Guet Nouss! Von Knechten und Knochen

In dieser Folge schauen wir auf die Grundpositionen in der Transaktionsanalyse (z. B. Ich bin OK, du bist OK). Wir stellen Fragen rund um den Generationendialog in der Arbeitswelt, um Bogenkarriere und wie Tradition und
Organisationsentwicklung sich günstig beeinflussen können. 
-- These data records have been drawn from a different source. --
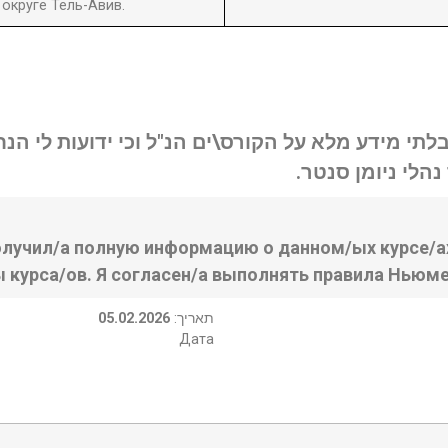
округе Тель-Авив.
בלתי מידע מלא על הקורס\ים הנ"ל וכי ידועות לי ה
נהלי ניומן סנטר
олучил/а полную информацию о данном/ых курсе/ах
ы курса/ов. Я согласен/а выполнять правила Ньюме
05.02.2026
:תאריך
Дата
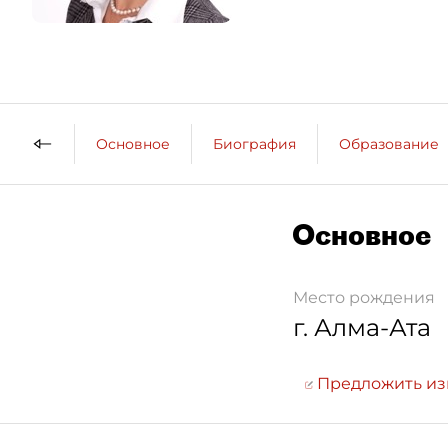
Основное
Биография
Образование
Основное
Место рождения
г. Алма-Ата
Предложить и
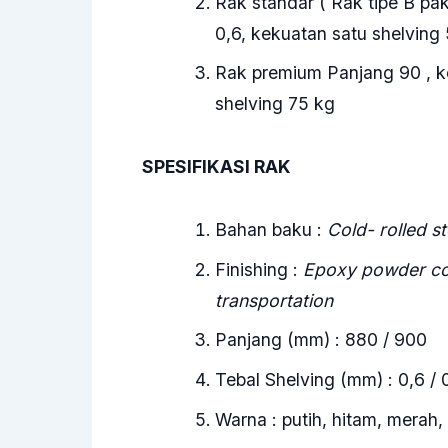
Rak standar ( Rak tipe B pa
0,6, kekuatan satu shelving
Rak premium Panjang 90 , ke
shelving 75 kg
SPESIFIKASI RAK
Bahan baku :
Cold- rolled st
Finishing :
Epoxy powder coat
transportation
Panjang (mm) : 880 / 900
Tebal Shelving (mm) : 0,6 / 
Warna : putih, hitam, merah,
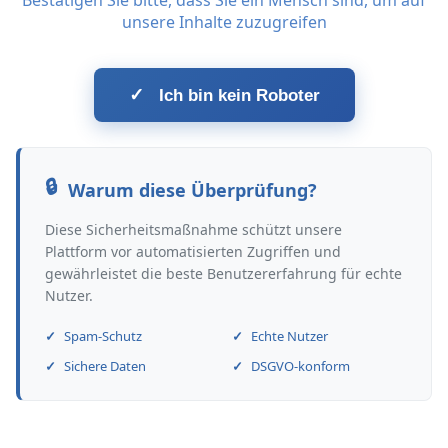
Bestätigen Sie bitte, dass Sie ein Mensch sind, um auf
unsere Inhalte zuzugreifen
✓
Ich bin kein Roboter
Warum diese Überprüfung?
Diese Sicherheitsmaßnahme schützt unsere
Plattform vor automatisierten Zugriffen und
gewährleistet die beste Benutzererfahrung für echte
Nutzer.
Spam-Schutz
Echte Nutzer
Sichere Daten
DSGVO-konform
Dafür haben Armin und Thomas einen besonderen Gast eingeladen: Heinz Aeschbacher, Verbandscoach der Hornusser. Hornussen, der Schweizer Traditionssport seit Gottfried Kellers Zeiten, ist eine Sportart die 1640 das erste Mal erwähnt wird. Wer denkt, dass es sich dabei bloss um ein altes Kulturgut handelt, irrt gewaltig. Mittlerweile wird er mit hochmodernem Equipment und sehr, sehr schnell gespielt. 

Der Name kommt daher, dass das Sportgerät früher aus Knochen (=Horn) hergestellt wurde. Der Sport wird bunt durchgemischt durch alle Altersklassen und Geschlechter gespielt und auch entsprechende Rollen verteilt, die der Person am besten liegen. Somit gibt es in dieser Tradition - und auch in vielen anderen - einige Bestandteile, aus denen wir auch heute noch nützliche Lehren ziehen können. Komm mit und verbinde Perspektiven!